Operator

CUDAExperiment is the user-facing resource. Users describe the workload container, command, GPU request, runtime class, and whether KRATOS should profile before normal execution.

Current Reconciliation Flow

When spec.profilingEnabled is false:

  1. ensure <experiment>-execution exists;
  2. record ExecutionJobCreated in status.

When spec.profilingEnabled is true:

  1. check for WorkloadProfile named <experiment>-profile;
  2. if the profile is missing, ensure <experiment>-profiling exists;
  3. when the profiling Job completes, read <experiment>-profile-summary ConfigMap;
  4. create/update <experiment>-profile and write parsed metrics into WorkloadProfile.status;
  5. on a later reconcile, observe the profile and ensure <experiment>-execution exists.

The profiling and execution Jobs are mutually exclusive until a profile exists.

Profiling Job

The profiling Job keeps the workload image independent from Nsight Compute:

  • stage-workload initContainer uses spec.image, verifies spec.command[0], copies the CUDA executable into a shared emptyDir, and exits.
  • profiling-runner uses kratos-nsight-compute-poc:latest by default, requests nvidia.com/gpu, launches the staged executable under ncu --set basic, imports raw metrics, parses a summary, and publishes a ConfigMap.

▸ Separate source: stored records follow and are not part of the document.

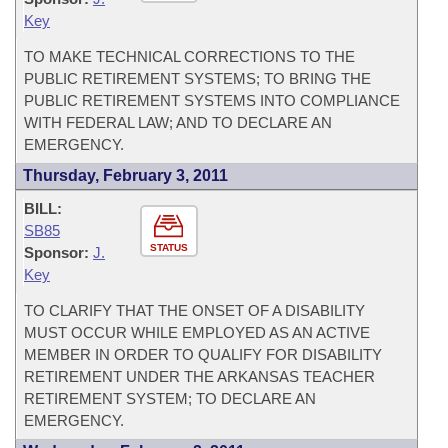
Key
TO MAKE TECHNICAL CORRECTIONS TO THE
PUBLIC RETIREMENT SYSTEMS; TO BRING THE
PUBLIC RETIREMENT SYSTEMS INTO COMPLIANCE
WITH FEDERAL LAW; AND TO DECLARE AN
EMERGENCY.
Thursday, February 3, 2011
BILL:
SB85
STATUS
Sponsor:
J.
Key
TO CLARIFY THAT THE ONSET OF A DISABILITY
MUST OCCUR WHILE EMPLOYED AS AN ACTIVE
MEMBER IN ORDER TO QUALIFY FOR DISABILITY
RETIREMENT UNDER THE ARKANSAS TEACHER
RETIREMENT SYSTEM; TO DECLARE AN
EMERGENCY.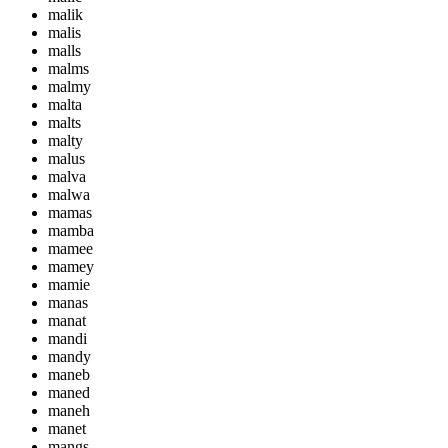
malik
malis
malls
malms
malmy
malta
malts
malty
malus
malva
malwa
mamas
mamba
mamee
mamey
mamie
manas
manat
mandi
mandy
maneb
maned
maneh
manet
mangs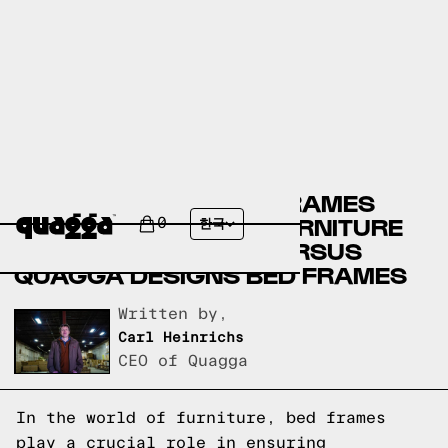
CANADIAN TIRE BED FRAMES
VERSUS NEBRASKA FURNITURE
0
한국
MART BED FRAMES VERSUS
QUAGGA DESIGNS BED FRAMES
Written by,
Carl Heinrichs
CEO of Quagga
In the world of furniture, bed frames
play a crucial role in ensuring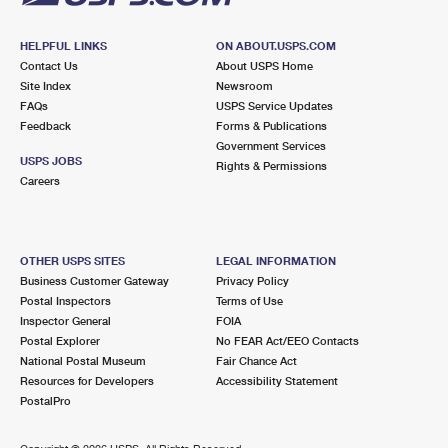
HELPFUL LINKS
ON ABOUT.USPS.COM
Contact Us
About USPS Home
Site Index
Newsroom
FAQs
USPS Service Updates
Feedback
Forms & Publications
Government Services
USPS JOBS
Rights & Permissions
Careers
OTHER USPS SITES
LEGAL INFORMATION
Business Customer Gateway
Privacy Policy
Postal Inspectors
Terms of Use
Inspector General
FOIA
Postal Explorer
No FEAR Act/EEO Contacts
National Postal Museum
Fair Chance Act
Resources for Developers
Accessibility Statement
PostalPro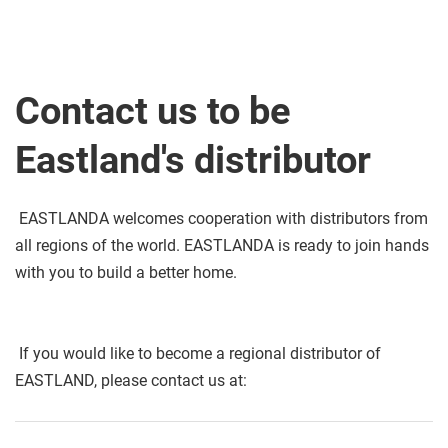
Contact us to be 
Eastland's distributor
 EASTLANDA welcomes cooperation with distributors from 
all regions of the world. EASTLANDA is ready to join hands 
with you to build a better home. 
 If you would like to become a regional distributor of 
EASTLAND, please contact us at: 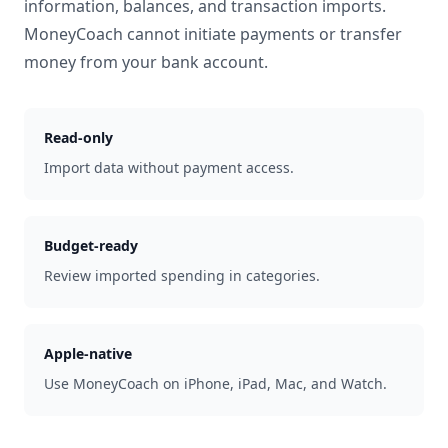
information, balances, and transaction imports.
MoneyCoach cannot initiate payments or transfer
money from your bank account.
Read-only
Import data without payment access.
Budget-ready
Review imported spending in categories.
Apple-native
Use MoneyCoach on iPhone, iPad, Mac, and Watch.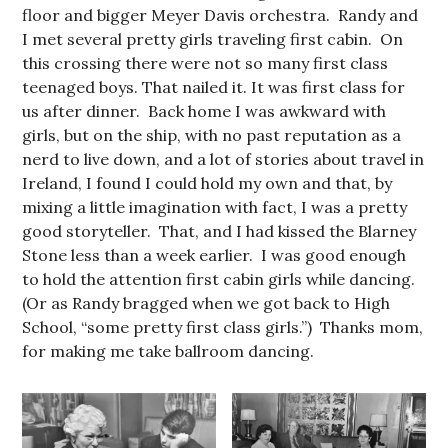
floor and bigger Meyer Davis orchestra. Randy and
I met several pretty girls traveling first cabin. On
this crossing there were not so many first class
teenaged boys. That nailed it. It was first class for
us after dinner. Back home I was awkward with
girls, but on the ship, with no past reputation as a
nerd to live down, and a lot of stories about travel in
Ireland, I found I could hold my own and that, by
mixing a little imagination with fact, I was a pretty
good storyteller. That, and I had kissed the Blarney
Stone less than a week earlier. I was good enough
to hold the attention first cabin girls while dancing.
(Or as Randy bragged when we got back to High
School, “some pretty first class girls.”) Thanks mom,
for making me take ballroom dancing.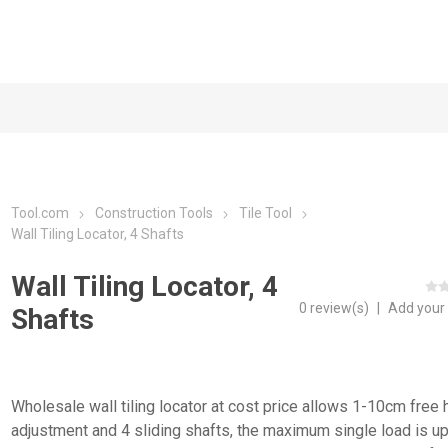
Tool.com
Construction Tools
Tile Tool
Wall Tiling Locator, 4 Shafts
Wall Tiling Locator, 4
0 review(s)
|
Add your
Shafts
Wholesale wall tiling locator at cost price allows 1-10cm free 
adjustment and 4 sliding shafts, the maximum single load is up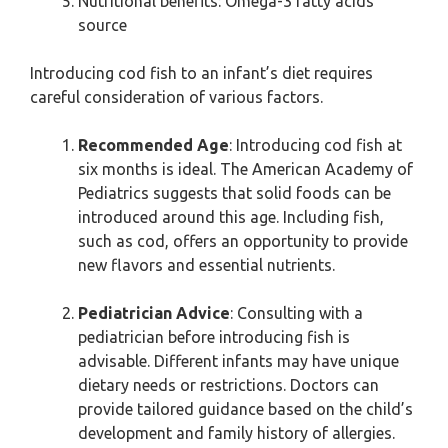
Nutritional benefits: Omega-3 fatty acids
source
Introducing cod fish to an infant’s diet requires
careful consideration of various factors.
Recommended Age
: Introducing cod fish at
six months is ideal. The American Academy of
Pediatrics suggests that solid foods can be
introduced around this age. Including fish,
such as cod, offers an opportunity to provide
new flavors and essential nutrients.
Pediatrician Advice
: Consulting with a
pediatrician before introducing fish is
advisable. Different infants may have unique
dietary needs or restrictions. Doctors can
provide tailored guidance based on the child’s
development and family history of allergies.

The runner image can be overridden with KRATOS_NSIGHT_COMPUTE_IMAGE on the controller manager.

For the NVIDIA sample container use:

spec:
  image: nvcr.io/nvidia/k8s/cuda-sample:vectoradd-cuda12.5.0
  command:
    - /cuda-samples/vectorAdd
  runtimeClassName: nvidia
  gpuRequired: 1
  replicas: 1
  profilingEnabled: true

Outputs

Profiling writes:

  • Job: <experiment>-profiling
  • ConfigMap: <experiment>-profile-summary
  • WorkloadProfile: <experiment>-profile

Example WorkloadProfile.status from a real Nsight run:

status:
  boundType: unknown
  metrics:
    achievedOccupancy: "78.21"
    l2Throughput: "30.22"
    smThroughput: "12.56"

Inspect:

kubectl logs job/<experiment>-profiling
kubectl get configmap <experiment>-profile-summary -o yaml
kubectl get workloadprofile <experiment>-profile -o yaml
kubectl get cudaexperiment <experiment> -o yaml

Current Caveat

The controller watches CUDAExperiment and owned Jobs. It does not yet watch owned WorkloadProfile resources. After the controller creates a profile, another reconcile is needed before the execution Job is created. For manual validation:

kubectl annotate cudaexperiment <experiment> \
  validation.gpu.scheduler.io/reconcile-at=manual --overwrite

The next controller step should add a WorkloadProfile watch or explicitly requeue after successful profile creation.

Longer-Term Direction

The current controller only validates the profiling pipeline. Future scheduling work should use workload profiles, GPU telemetry, node constraints, and Volcano integration to produce placement hints before execution.